• EXERCISE DETAILS
Select every line containing the word "bottom" from the material, and copy those lines.

########################################

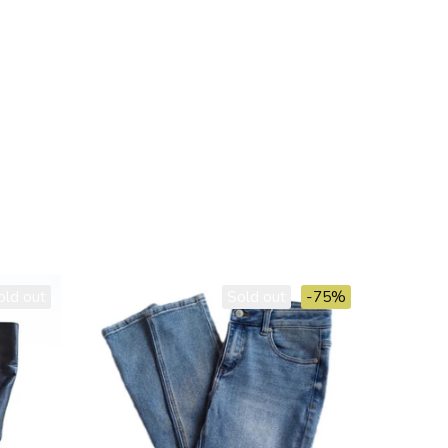
old out
Sold out
-75%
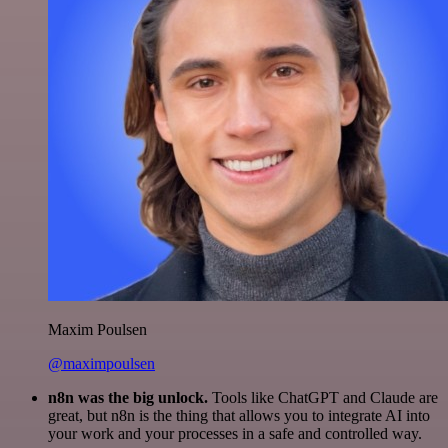
Maxim Poulsen
@maximpoulsen
n8n was the big unlock.
Tools like ChatGPT and Claude are
great, but n8n is the thing that allows you to integrate AI into
your work and your processes in a safe and controlled way.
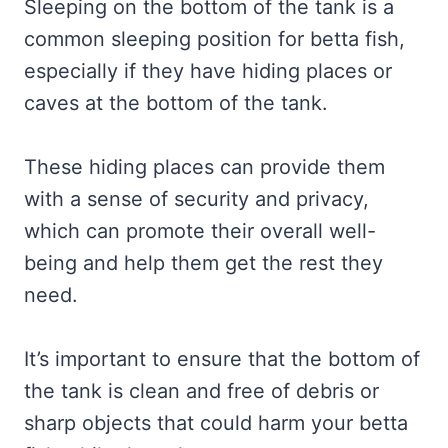
Sleeping on the bottom of the tank is a
common sleeping position for betta fish,
especially if they have hiding places or
caves at the bottom of the tank.
These hiding places can provide them
with a sense of security and privacy,
which can promote their overall well-
being and help them get the rest they
need.
It’s important to ensure that the bottom of
the tank is clean and free of debris or
sharp objects that could harm your betta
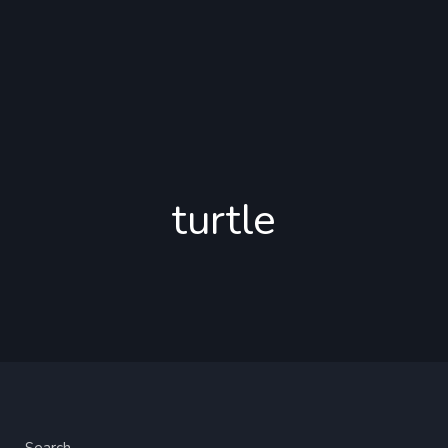
turtle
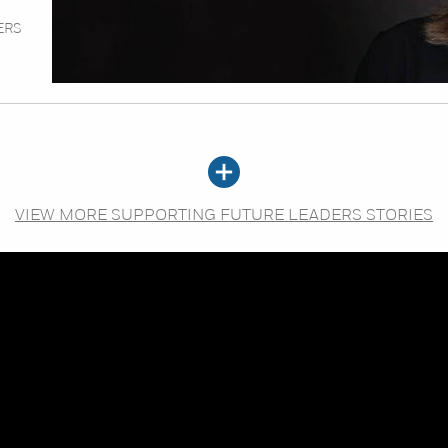
ERS
VIEW MORE SUPPORTING FUTURE LEADERS STORIES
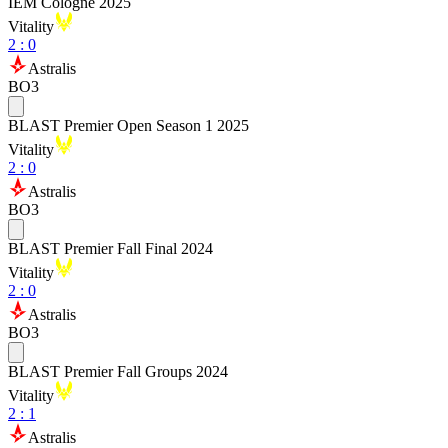
IEM Cologne 2025
Vitality
2
:
0
Astralis
BO3
BLAST Premier Open Season 1 2025
Vitality
2
:
0
Astralis
BO3
BLAST Premier Fall Final 2024
Vitality
2
:
0
Astralis
BO3
BLAST Premier Fall Groups 2024
Vitality
2
:
1
Astralis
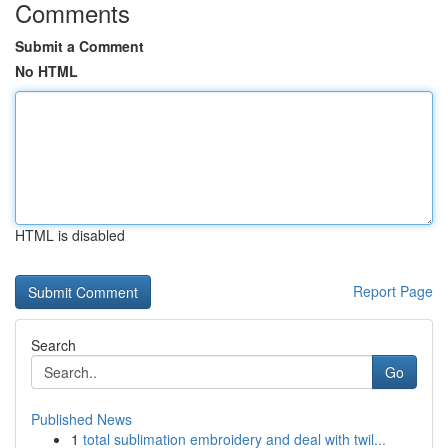
Comments
Submit a Comment
No HTML
HTML is disabled
Report Page
Search
Go
Published News
1
total sublimation embroidery and deal with twil...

########################################

• RESPONSE TO THE TASK
Sleeping on the bottom of the tank is a
caves at the bottom of the tank.
It’s important to ensure that the bottom of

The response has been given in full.